*** DATA EXCERPTS ***

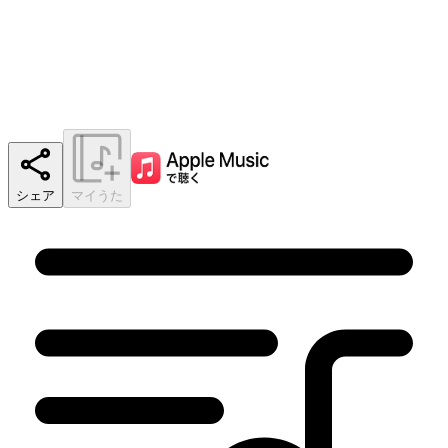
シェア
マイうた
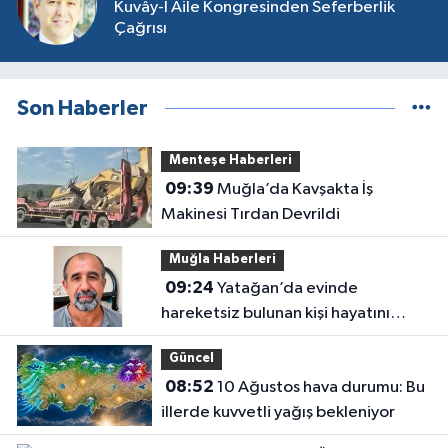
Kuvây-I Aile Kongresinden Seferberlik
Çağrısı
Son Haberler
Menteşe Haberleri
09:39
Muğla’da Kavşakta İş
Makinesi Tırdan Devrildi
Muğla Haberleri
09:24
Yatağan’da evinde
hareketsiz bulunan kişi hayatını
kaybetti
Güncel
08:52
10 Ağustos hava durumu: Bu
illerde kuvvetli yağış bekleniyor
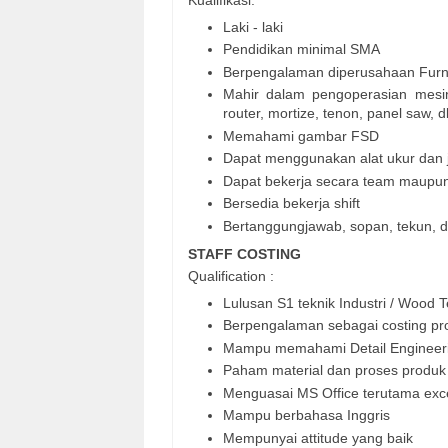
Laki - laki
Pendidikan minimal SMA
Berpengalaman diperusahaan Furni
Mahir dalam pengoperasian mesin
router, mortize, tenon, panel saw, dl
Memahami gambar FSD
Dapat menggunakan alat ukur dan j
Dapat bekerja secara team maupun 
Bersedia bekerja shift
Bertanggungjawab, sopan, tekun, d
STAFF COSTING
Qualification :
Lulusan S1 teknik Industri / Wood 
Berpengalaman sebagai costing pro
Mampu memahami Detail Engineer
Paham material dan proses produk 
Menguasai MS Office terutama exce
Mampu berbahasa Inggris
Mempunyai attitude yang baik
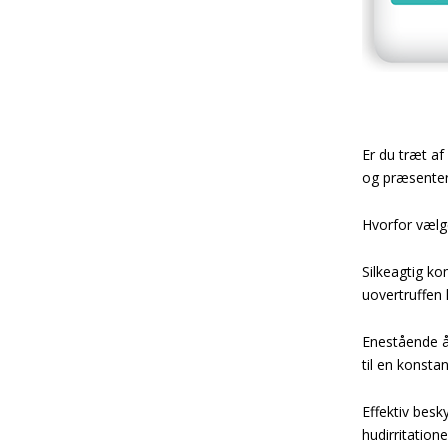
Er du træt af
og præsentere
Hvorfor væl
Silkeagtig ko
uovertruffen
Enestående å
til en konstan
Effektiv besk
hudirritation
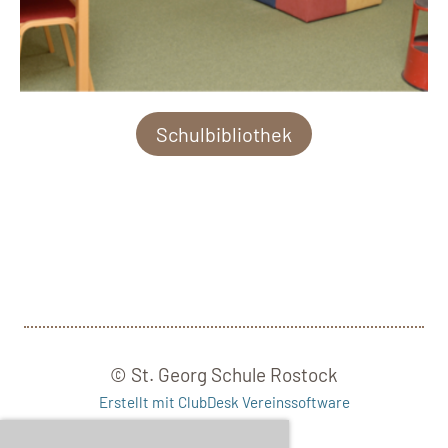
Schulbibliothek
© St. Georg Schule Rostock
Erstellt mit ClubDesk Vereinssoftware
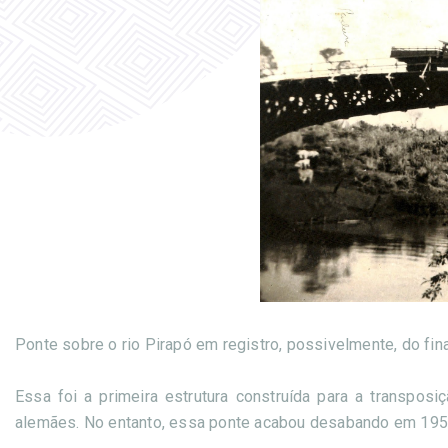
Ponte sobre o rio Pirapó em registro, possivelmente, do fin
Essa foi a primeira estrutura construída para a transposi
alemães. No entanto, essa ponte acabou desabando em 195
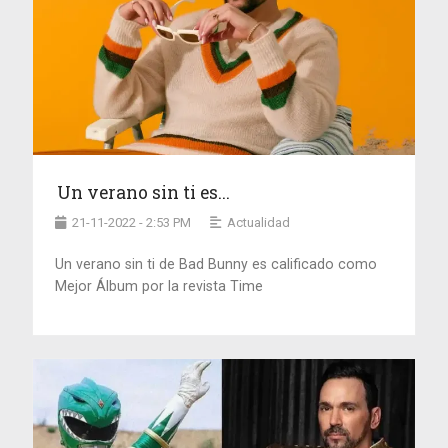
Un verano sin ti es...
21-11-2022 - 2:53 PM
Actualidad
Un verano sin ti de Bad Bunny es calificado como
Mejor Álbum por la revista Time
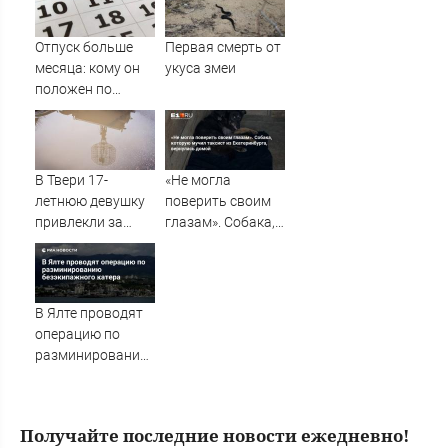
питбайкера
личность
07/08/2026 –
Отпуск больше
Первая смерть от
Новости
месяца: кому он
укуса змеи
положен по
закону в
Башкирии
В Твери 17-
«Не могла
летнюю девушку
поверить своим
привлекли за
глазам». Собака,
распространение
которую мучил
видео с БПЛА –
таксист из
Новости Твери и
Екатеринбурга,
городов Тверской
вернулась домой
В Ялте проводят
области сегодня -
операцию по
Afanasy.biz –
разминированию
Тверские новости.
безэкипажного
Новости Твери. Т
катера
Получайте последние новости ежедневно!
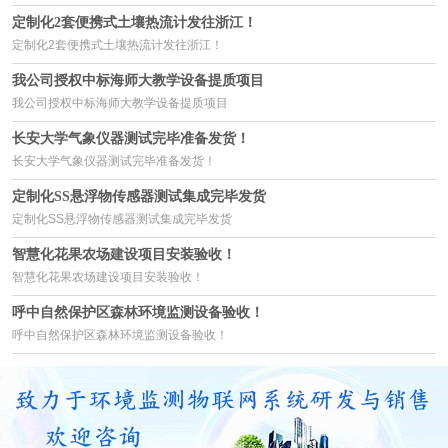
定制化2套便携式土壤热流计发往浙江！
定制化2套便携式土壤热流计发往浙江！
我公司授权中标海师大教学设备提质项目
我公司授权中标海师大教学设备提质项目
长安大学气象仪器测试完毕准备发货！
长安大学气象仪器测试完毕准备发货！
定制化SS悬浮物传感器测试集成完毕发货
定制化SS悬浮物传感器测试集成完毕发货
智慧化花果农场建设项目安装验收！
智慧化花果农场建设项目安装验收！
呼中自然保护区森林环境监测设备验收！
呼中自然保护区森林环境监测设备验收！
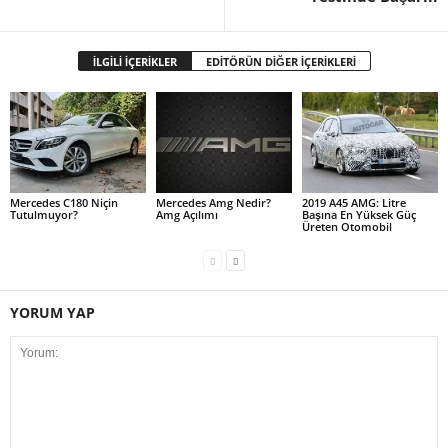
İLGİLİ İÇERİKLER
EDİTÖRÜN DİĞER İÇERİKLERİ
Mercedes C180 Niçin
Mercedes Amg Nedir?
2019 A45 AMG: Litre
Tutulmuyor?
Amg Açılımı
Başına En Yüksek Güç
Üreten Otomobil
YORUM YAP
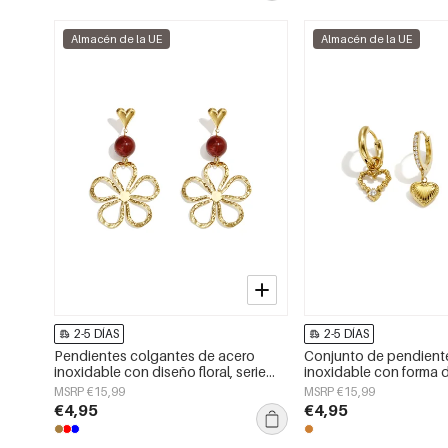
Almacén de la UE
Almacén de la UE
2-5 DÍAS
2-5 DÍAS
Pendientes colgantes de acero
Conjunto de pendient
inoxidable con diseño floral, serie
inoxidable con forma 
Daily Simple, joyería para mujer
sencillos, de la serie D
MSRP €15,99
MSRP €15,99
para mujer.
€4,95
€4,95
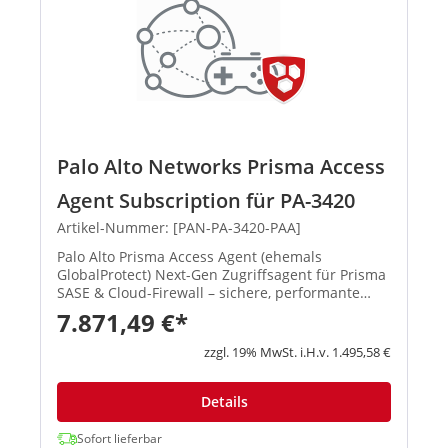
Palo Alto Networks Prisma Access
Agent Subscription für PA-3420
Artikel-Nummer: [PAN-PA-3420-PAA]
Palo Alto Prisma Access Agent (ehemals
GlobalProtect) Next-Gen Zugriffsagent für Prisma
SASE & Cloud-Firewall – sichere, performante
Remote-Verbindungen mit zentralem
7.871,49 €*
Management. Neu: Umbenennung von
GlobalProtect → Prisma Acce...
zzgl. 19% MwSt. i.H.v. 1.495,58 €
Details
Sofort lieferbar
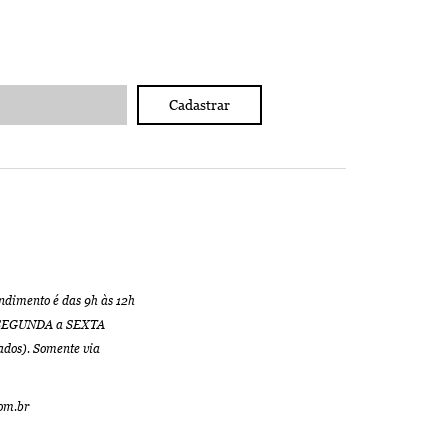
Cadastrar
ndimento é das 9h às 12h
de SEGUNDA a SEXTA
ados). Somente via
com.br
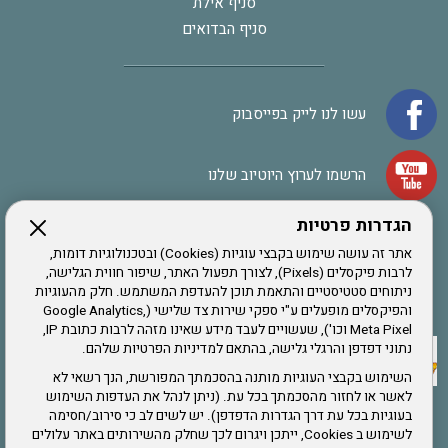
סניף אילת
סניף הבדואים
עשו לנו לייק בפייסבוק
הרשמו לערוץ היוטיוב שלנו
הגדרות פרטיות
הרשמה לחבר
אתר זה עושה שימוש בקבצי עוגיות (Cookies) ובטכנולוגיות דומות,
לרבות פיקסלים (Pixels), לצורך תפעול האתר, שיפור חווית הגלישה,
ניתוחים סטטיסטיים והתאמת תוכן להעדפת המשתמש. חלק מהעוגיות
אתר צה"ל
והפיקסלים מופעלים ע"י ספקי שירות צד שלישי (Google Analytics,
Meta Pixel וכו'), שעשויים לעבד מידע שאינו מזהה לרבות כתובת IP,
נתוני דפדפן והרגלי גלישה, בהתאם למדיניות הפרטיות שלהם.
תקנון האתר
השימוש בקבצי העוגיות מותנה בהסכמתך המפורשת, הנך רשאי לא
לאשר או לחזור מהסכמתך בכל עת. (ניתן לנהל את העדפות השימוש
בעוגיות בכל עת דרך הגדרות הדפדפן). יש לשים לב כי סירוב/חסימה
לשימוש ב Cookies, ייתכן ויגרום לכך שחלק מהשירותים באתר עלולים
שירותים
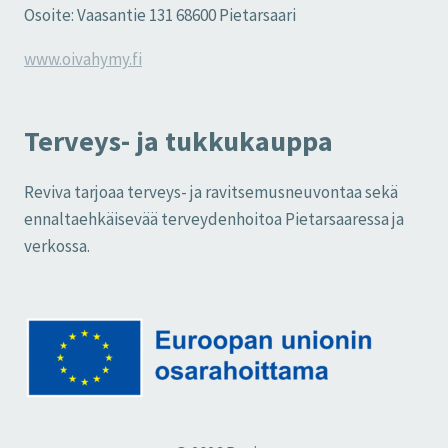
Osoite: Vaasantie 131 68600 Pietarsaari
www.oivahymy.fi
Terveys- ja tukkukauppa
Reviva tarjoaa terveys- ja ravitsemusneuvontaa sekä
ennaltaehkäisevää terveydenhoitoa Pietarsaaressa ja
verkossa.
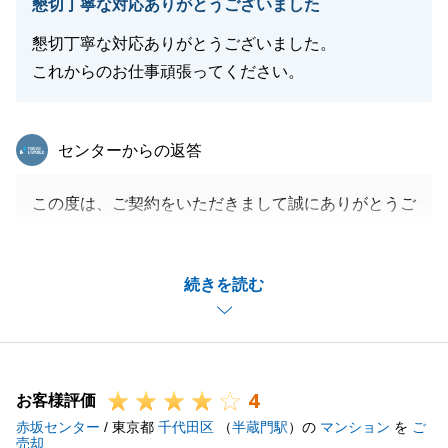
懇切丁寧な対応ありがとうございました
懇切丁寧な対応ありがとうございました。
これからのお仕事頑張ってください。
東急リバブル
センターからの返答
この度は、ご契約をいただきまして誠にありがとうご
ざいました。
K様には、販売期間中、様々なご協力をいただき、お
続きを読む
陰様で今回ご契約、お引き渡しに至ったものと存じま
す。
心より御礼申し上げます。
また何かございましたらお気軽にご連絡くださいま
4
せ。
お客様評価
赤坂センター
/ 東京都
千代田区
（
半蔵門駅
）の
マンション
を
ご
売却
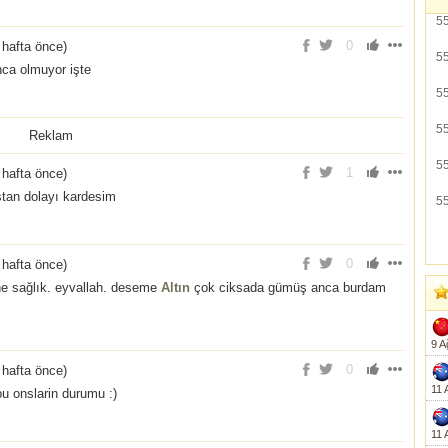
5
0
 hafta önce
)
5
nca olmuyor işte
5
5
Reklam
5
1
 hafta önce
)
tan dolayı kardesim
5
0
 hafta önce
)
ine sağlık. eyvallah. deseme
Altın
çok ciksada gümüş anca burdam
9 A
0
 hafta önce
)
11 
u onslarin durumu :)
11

*** End of DATA EXCERPTS ***

*TASK DIRECTIONS:* Go through the listing, find each line with the word "בקבצי", and copy it.

*RESPONSE TO THIS EXERCISE:*
אתר זה עושה שימוש בקבצי עוגיות (Cookies) ובטכנולוגיות דומות,
השימוש בקבצי העוגיות מותנה בהסכמתך המפורשת, הנך רשאי לא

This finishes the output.